People take part in a non-binding independence referendum in Kunua Community, Bougainville

(Reuters) - The South Pacific archipelago of Bougainville on Wednesday overwhelmingly voted to become independent of Papua New Guinea, becoming the world's latest territory to seek secession.

Here are some facts about Bougainville:

- Buka town on Buka island is the capital of the region, and houses the government headquarters.

- Around 300,000 people live in the territory, mostly in villages outside Buka and the two other main towns of Arawa and Buin, both on Bougainville island. A 2011 census recorded the population as 249,358.

- More than 200,000 voters were registered to cast ballots in the referendum, a significant increase in the electoral rolls, chief referendum officer Mauricio Claudio said last month.

- Bougainvilleans are mostly Melanesian and the local language is Tok Pisin, a Papua New Guinean pidgin English, though there are at least 19 distinct indigenous languages.

- Bougainville island was named after French navigator Louis Antoine de Bougainville, who sailed along its east coast in 1768.

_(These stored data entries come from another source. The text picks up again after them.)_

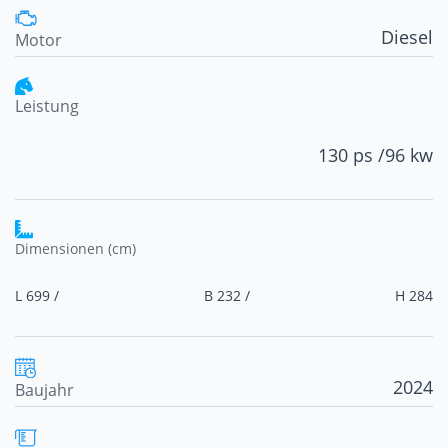
Diesel
Motor
Leistung
130 ps /
96 kw
Dimensionen (cm)
L 699 /
B 232 /
H 284
2024
Baujahr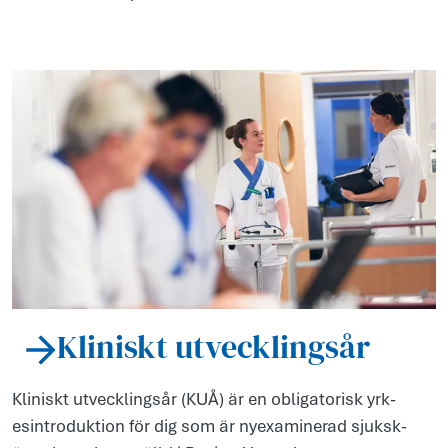
Kliniskt utvecklingsår
Kliniskt utv­ecklings­år (KUÅ) är en obl­igatorisk yrk­
esintr­odukt­ion för dig som är nye­xaminerad ­sjuksk­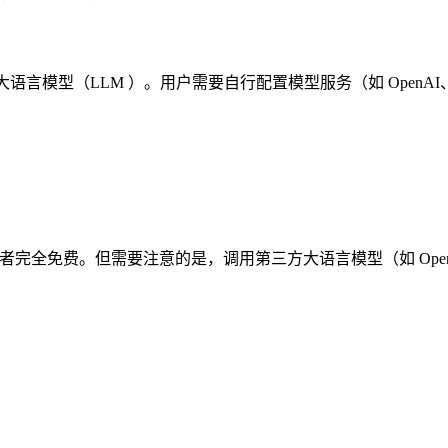
言模型（LLM ）。用户需要自行配置模型服务（如 OpenAI、豆
开发者完全免费。但需要注意的是，调用第三方大语言模型（如 Open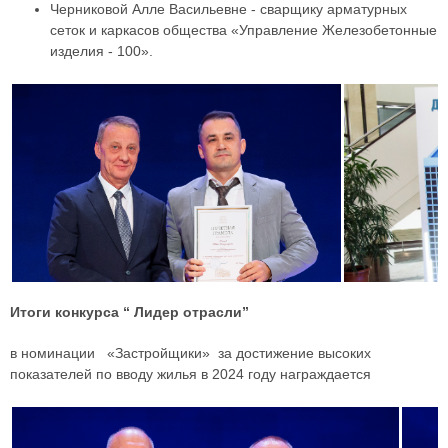
Черниковой Алле Васильевне - сварщику арматурных
сеток и каркасов общества «Управление Железобетонные
изделия - 100».
Итоги конкурса “ Лидер отрасли”
в номинации «Застройщики» за достижение высоких
показателей по вводу жилья в 2024 году награждается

- In the 19th century, Bougainville was colonised by Germany. It was used by Japan as a military base during World War Two, and after, was administered by Australia until Papua New Guinea (PNG) gained independence in 1975.

- A giant copper mine, Panguna, was opened in 1969 by Bougainville Copper Limited (BCL), a subsidiary of resources giant Rio Tinto.

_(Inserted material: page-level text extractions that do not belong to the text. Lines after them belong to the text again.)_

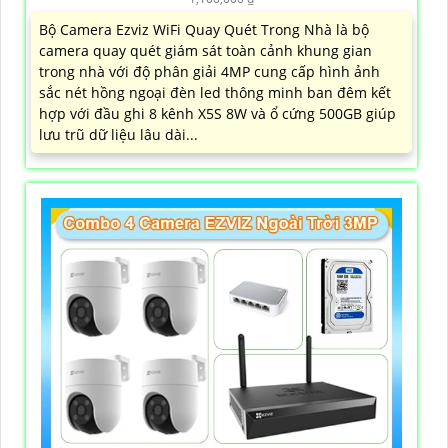
Bộ Camera Ezviz WiFi Quay Quét Trong Nhà là bộ
camera quay quét giám sát toàn cảnh khung gian
trong nhà với độ phân giải 4MP cung cấp hình ảnh
sắc nét hồng ngoại đèn led thông minh ban đêm kết
hợp với đầu ghi 8 kênh X5S 8W và ổ cứng 500GB giúp
lưu trũ dữ liệu lâu dài...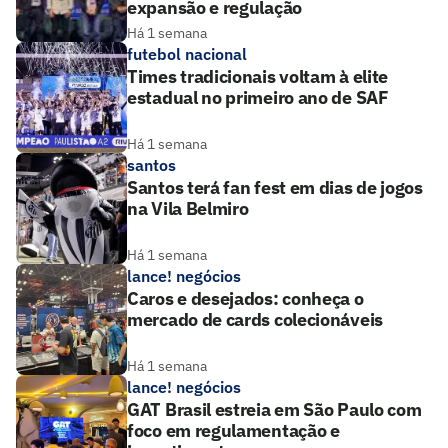
expansão e regulação
Há 1 semana
futebol nacional
Times tradicionais voltam à elite
estadual no primeiro ano de SAF
Há 1 semana
santos
Santos terá fan fest em dias de jogos
na Vila Belmiro
Há 1 semana
lance! negócios
Caros e desejados: conheça o
mercado de cards colecionáveis
Há 1 semana
lance! negócios
GAT Brasil estreia em São Paulo com
foco em regulamentação e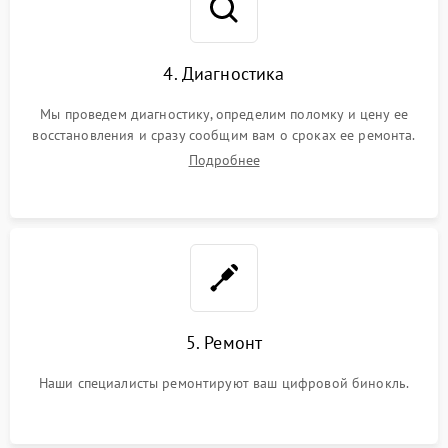
4. Диагностика
Мы проведем диагностику, определим поломку и цену ее
восстановления и сразу сообщим вам о сроках ее ремонта.
Подробнее
5. Ремонт
Наши специалисты ремонтируют ваш цифровой бинокль.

- Tensions over how the mine's profits should be shared forced Rio Tinto to abandon it in 1989 amid an escalation into civil war. At the time, it had been PNG's largest source of export revenue, comprising about 7% of global copper production.

- As many as 20,000 died in the civil war between Bougainville's rebel guerrilla army and Papua New Guinea forces, which ended in 1998, the worst conflict in the Oceania region since World War Two.

- There is uncertainty over how an independent Bougainville could fund itself, as it now relies on support from PNG, according to Australia's Lowy Institute think tank.

Bougainville Vice President Raymond Masono has said he would revive a plan to overhaul the region's mining laws after the independence referendum. That could strip the former operator of the Panguna gold and copper project of its interests.